(Aim of the exercise) Check every line below for the word "more" and copy each one that has it.

(Excerpted records)
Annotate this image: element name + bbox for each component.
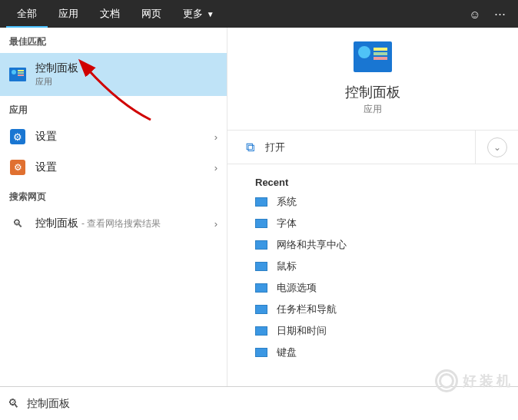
tab-all[interactable]: 全部 (6, 0, 48, 28)
panel-item-icon (255, 305, 267, 314)
chevron-down-icon: ▼ (204, 10, 214, 18)
recent-item[interactable]: 鼠标 (227, 256, 518, 277)
search-icon: 🔍︎ (9, 215, 26, 232)
tab-more[interactable]: 更多 ▼ (172, 0, 225, 28)
panel-item-icon (255, 262, 267, 271)
tab-web[interactable]: 网页 (131, 0, 172, 28)
tab-docs[interactable]: 文档 (89, 0, 131, 28)
result-subtitle: - 查看网络搜索结果 (81, 217, 161, 230)
recent-item[interactable]: 网络和共享中心 (227, 234, 518, 256)
panel-item-icon (255, 283, 267, 293)
feedback-icon[interactable]: ☺ (463, 8, 487, 21)
control-panel-icon (9, 66, 26, 83)
recent-item[interactable]: 键盘 (227, 342, 518, 363)
results-list: 最佳匹配 控制面板 应用 应用 ⚙ 设置 › ⚙ 设置 › 搜索网页 🔍︎ 控制… (0, 28, 227, 386)
preview-header: 控制面板 应用 (227, 41, 518, 131)
result-subtitle: 应用 (35, 76, 217, 88)
recent-heading: Recent (227, 164, 518, 191)
chevron-right-icon: › (214, 131, 217, 143)
recent-item[interactable]: 日期和时间 (227, 320, 518, 342)
result-title: 控制面板 (35, 61, 217, 75)
gear-icon: ⚙ (9, 159, 26, 176)
result-control-panel[interactable]: 控制面板 应用 (0, 53, 227, 96)
panel-item-icon (255, 348, 267, 357)
search-icon: 🔍︎ (8, 397, 19, 410)
expand-actions-button[interactable]: ⌄ (475, 131, 518, 164)
preview-subtitle: 应用 (227, 103, 518, 116)
search-input[interactable] (27, 398, 510, 410)
search-filter-tabs: 全部 应用 文档 网页 更多 ▼ ☺ ⋯ (0, 0, 518, 28)
section-web: 搜索网页 (0, 183, 227, 208)
chevron-right-icon: › (214, 218, 217, 230)
chevron-down-icon: ⌄ (487, 137, 507, 157)
recent-item[interactable]: 字体 (227, 213, 518, 234)
preview-title: 控制面板 (227, 83, 518, 101)
more-options-icon[interactable]: ⋯ (487, 7, 512, 21)
preview-pane: 控制面板 应用 ⧉ 打开 ⌄ Recent 系统 字体 网络和共享中心 鼠标 电… (227, 28, 518, 386)
chevron-right-icon: › (214, 162, 217, 174)
tab-apps[interactable]: 应用 (48, 0, 89, 28)
section-apps: 应用 (0, 96, 227, 121)
recent-item[interactable]: 任务栏和导航 (227, 299, 518, 320)
control-panel-icon (354, 41, 392, 72)
section-best-match: 最佳匹配 (0, 28, 227, 53)
panel-item-icon (255, 219, 267, 228)
panel-item-icon (255, 326, 267, 336)
recent-item[interactable]: 电源选项 (227, 277, 518, 299)
search-results-body: 最佳匹配 控制面板 应用 应用 ⚙ 设置 › ⚙ 设置 › 搜索网页 🔍︎ 控制… (0, 28, 518, 386)
result-title: 设置 (35, 130, 214, 144)
result-web-search[interactable]: 🔍︎ 控制面板 - 查看网络搜索结果 › (0, 208, 227, 239)
result-settings-2[interactable]: ⚙ 设置 › (0, 152, 227, 183)
open-icon: ⧉ (246, 141, 254, 154)
panel-item-icon (255, 197, 267, 207)
result-title: 控制面板 (35, 217, 78, 230)
result-title: 设置 (35, 160, 214, 174)
search-bar: 🔍︎ (0, 386, 518, 420)
recent-item[interactable]: 系统 (227, 191, 518, 213)
panel-item-icon (255, 240, 267, 250)
result-settings-1[interactable]: ⚙ 设置 › (0, 121, 227, 152)
open-button[interactable]: ⧉ 打开 (227, 141, 475, 154)
preview-actions: ⧉ 打开 ⌄ (227, 131, 518, 164)
gear-icon: ⚙ (9, 128, 26, 145)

(Solution to the problem)
tab-more[interactable]: 更多 ▼ (172, 0, 225, 28)
more-options-icon[interactable]: ⋯ (487, 7, 512, 21)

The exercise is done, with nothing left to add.